The new generation of al-Qaeda leaders is also more talented and more ambitious. In January 2009, al-Qaeda affiliates in Saudi Arabia and Yemen merged into al-Qaeda in the Arabian Peninsula (AQAP), headquartered in Yemen and controlled by al-Wahayshi and al-Rayami. The group carried out a series of successful attacks, but the most shocking one came in August: a suicide bomb in Riyadh that very nearly killed Saudi Prince Muhammad bin Nayif, who orchestrated Saudi Arabia’s campaign against al-Qaeda. The bomber was on Saudi Arabia’s most wanted terrorist list and was hiding in Yemen. This shows AQAP’s institutional growth, reach, boldness, regional ambition, and perhaps most unnerving, its patience.  The group’s new leaders are content to strike when they are able, and meanwhile to let the government struggle with its other problems. 

The secession movement springs from south Yemenis’ feeling of being colonized by their countrymen following the 1994 civil war.  Southerners had been promised integration but were treated as second-class citizens and were largely unable to climb the ladder of the military, Yemen’s top institution for social growth.  Discontent spread and in 2008 it became a vocal and increasingly violent uprising, as south Yemenis evolved from being upset with their lack of inclusion in the state’s politics and finances to a desire to no longer be part of that state. 

There is no actual overlap among the three threats to the Yemeni state. Al-Qaeda tried to capitalize on the southern secession movement but was quickly rejected.

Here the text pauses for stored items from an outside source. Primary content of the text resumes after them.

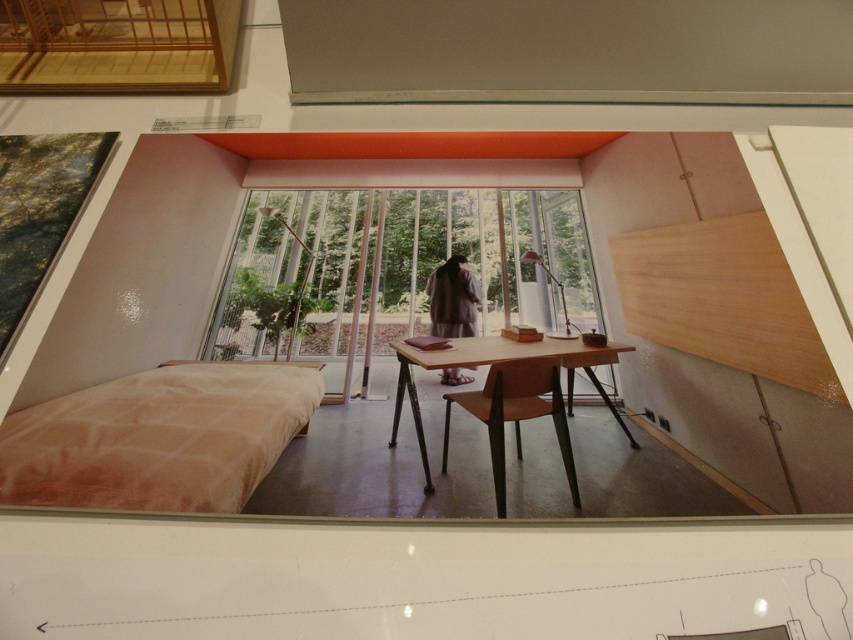 Is wooden chair at center thinner than wooden table at center?

Indeed, wooden chair at center has a lesser width compared to wooden table at center.

Who is shorter, wooden chair at center or wooden table at center?

wooden chair at center

Who is more distant from viewer, (503, 506) or (457, 349)?

The point (457, 349) is behind.

This screenshot has width=853, height=640. Identify the location of wooden chair at center. (515, 413).

Which of these two, satin beige bed at lower left or wooden table at center, stands taller?

wooden table at center is taller.

Measure the distance from satin beige bed at lower left to wooden table at center.

satin beige bed at lower left and wooden table at center are 76.86 centimeters apart from each other.

Is point (263, 476) closer to camera compared to point (492, 340)?

Yes, it is in front of point (492, 340).

This screenshot has height=640, width=853. I want to click on satin beige bed at lower left, so click(157, 438).

Between satin beige bed at lower left and wooden chair at center, which one appears on the left side from the viewer's perspective?

satin beige bed at lower left is more to the left.

Measure the distance between satin beige bed at lower left and wooden chair at center.

satin beige bed at lower left and wooden chair at center are 28.04 inches apart.

I want to click on satin beige bed at lower left, so click(157, 438).

Identify the location of satin beige bed at lower left. point(157,438). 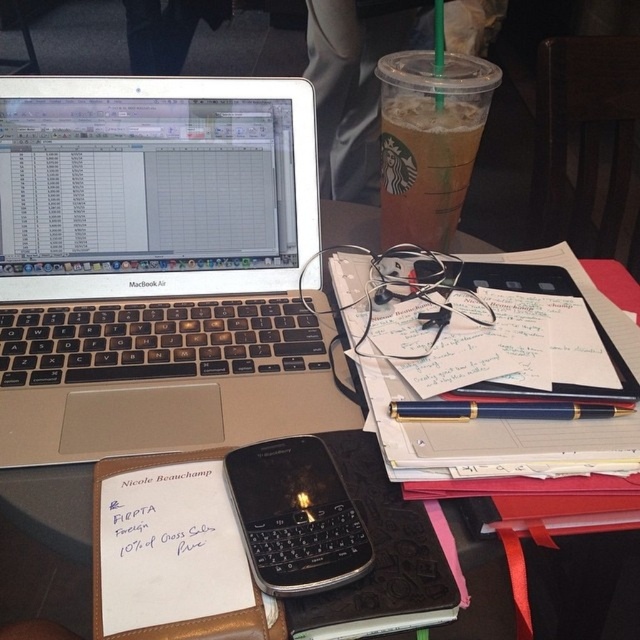 You are organizing the items on the desk and need to place a new folder between the silver metallic laptop at upper left and the white paper at center. Based on their positions, where should you place the folder?

The silver metallic laptop at upper left is located above the white paper at center, so you should place the folder between them in the space below the laptop and above the white paper at center.

Looking at this image, you are a barista at the Starbucks in the image. You need to place a new cup of coffee on the workspace so it doesn not spill. The cup must be placed at least 10 centimeters away from the black plastic phone at center. Can you place the new cup in the location currently occupied by the translucent plastic cup at upper center?

The translucent plastic cup at upper center is 35.76 centimeters from the black plastic phone at center, which is more than the required 10 centimeters. Therefore, placing the new cup there would be safe and meet the requirement.

You have a rectangular box that is 12 inches wide. You need to place it on the workspace shown in the image. Based on the silver metallic laptop at upper left and the white paper at center, which object can the box fit under in terms of width?

The silver metallic laptop at upper left is wider than the white paper at center. Since the box is 12 inches wide, it can fit under the silver metallic laptop at upper left if its width is less than 12 inches. However, without knowing the exact width of the laptop, we cannot definitively say. Alternatively, the white paper at center, being narrower, might also accommodate the box if its width is within 12 inches. The answer depends on the actual dimensions, but according to the description, the laptop is W. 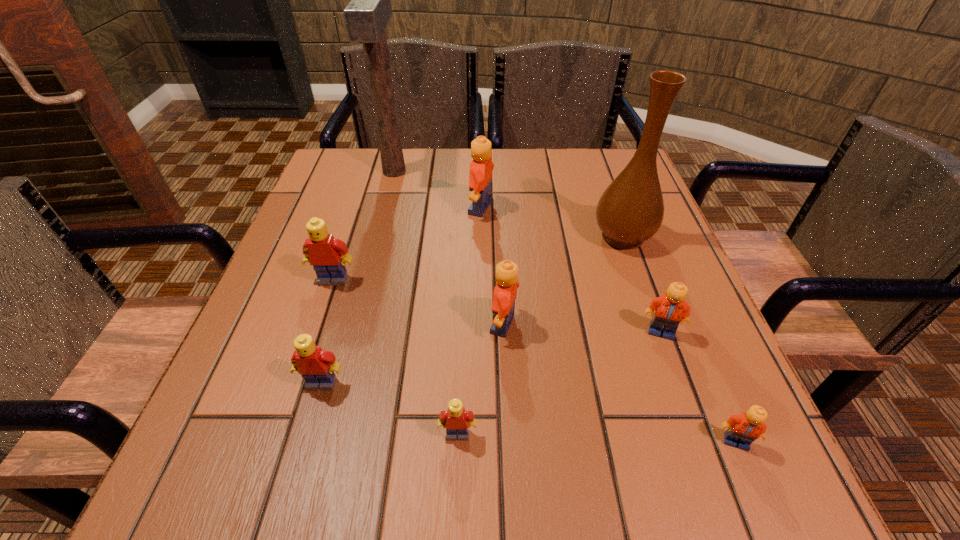 Image resolution: width=960 pixels, height=540 pixels. Identify the location of mallet situated at the left edge. (366, 16).

What are the coordinates of `vase that is at the right edge` in the screenshot? It's located at (630, 211).

At what (x,y) coordinates should I click in order to perform the action: click on object situated at the far left corner. Please return your answer as a coordinate pair (x, y). The height and width of the screenshot is (540, 960). Looking at the image, I should click on (366, 16).

The width and height of the screenshot is (960, 540). I want to click on object that is at the near right corner, so click(743, 429).

In the image, there is a desktop. Identify the location of vacant region at the far edge. The width and height of the screenshot is (960, 540). (538, 164).

At what (x,y) coordinates should I click in order to perform the action: click on vacant area at the near edge of the desktop. Please return your answer as a coordinate pair (x, y). Image resolution: width=960 pixels, height=540 pixels. Looking at the image, I should click on (447, 468).

Locate an element on the screen. free region at the left edge of the desktop is located at coordinates (253, 314).

In order to click on vacant space at the right edge in this screenshot , I will do `click(676, 282)`.

Find the location of a particular element. vacant space at the far left corner of the desktop is located at coordinates (331, 161).

Identify the location of free space between the fifth farthest Lego and the second biggest orange Lego. Image resolution: width=960 pixels, height=540 pixels. (413, 354).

There is no overlap in goals; al-Qaeda does not want a secular state in the south.  The southerners have no interest in Zaydi revivalism in the north, and the Zaydis are as hostile to al-Qaeda’s Salafism as they are to Sanaa.  

Nonetheless, the three threats must be considered together because of the catastrophic cumulative effect they are having on the state, which is unprepared to deal with them.  Salih has made promises of decentralization and economic prosperity to the south, as well as calling for a national dialogue.  But the southerners seem to have passed a point of no return.  Not only is there little prosperity to be shared, but the south has little interest in remaining part of a state that is racked by terrorism and rebellion.  

As for the north, the government seems to be attempting to destroy the Huthis militarily while kicking the can of reconciliation down the road in order to buy some time to deal with other issues. But this most likely is a dead end, because the current tactics will make future acceptance of reconciliation with the state impossible. 

Although the three rebellions do not share goals, they all cut to the bone of the Yemeni state and constitute a direct challenge to the central government, the ruling General People’s Congress, and to Salih. It is important to remember that there was no real Yemeni state until some 40 years ago, and it is only in the last 18 that the state has stretched throughout historic Yemen. While there might be an ancient notion of nationhood, the current rebellions each, in their own way, call this recent and slapdash attempt at translating it into statehood a failure. 

It would be difficult enough to address the rebellions—as well as Yemen’s serious financial and environmental challenges--with a strong, functioning government. Salih’s regime is essentially neither, and now it has millions of its citizens questioning its legitimacy.  The rebellions have Yemen poised on the brink of disaster; they are holding up a broken mirror to the idea of a modern, unified Yemeni state.   

Brian O’Neill, a former writer and editor for the Yemen Observer, is currently a freelance writer and co-writer of the Yemen blog Waq Al-Waq.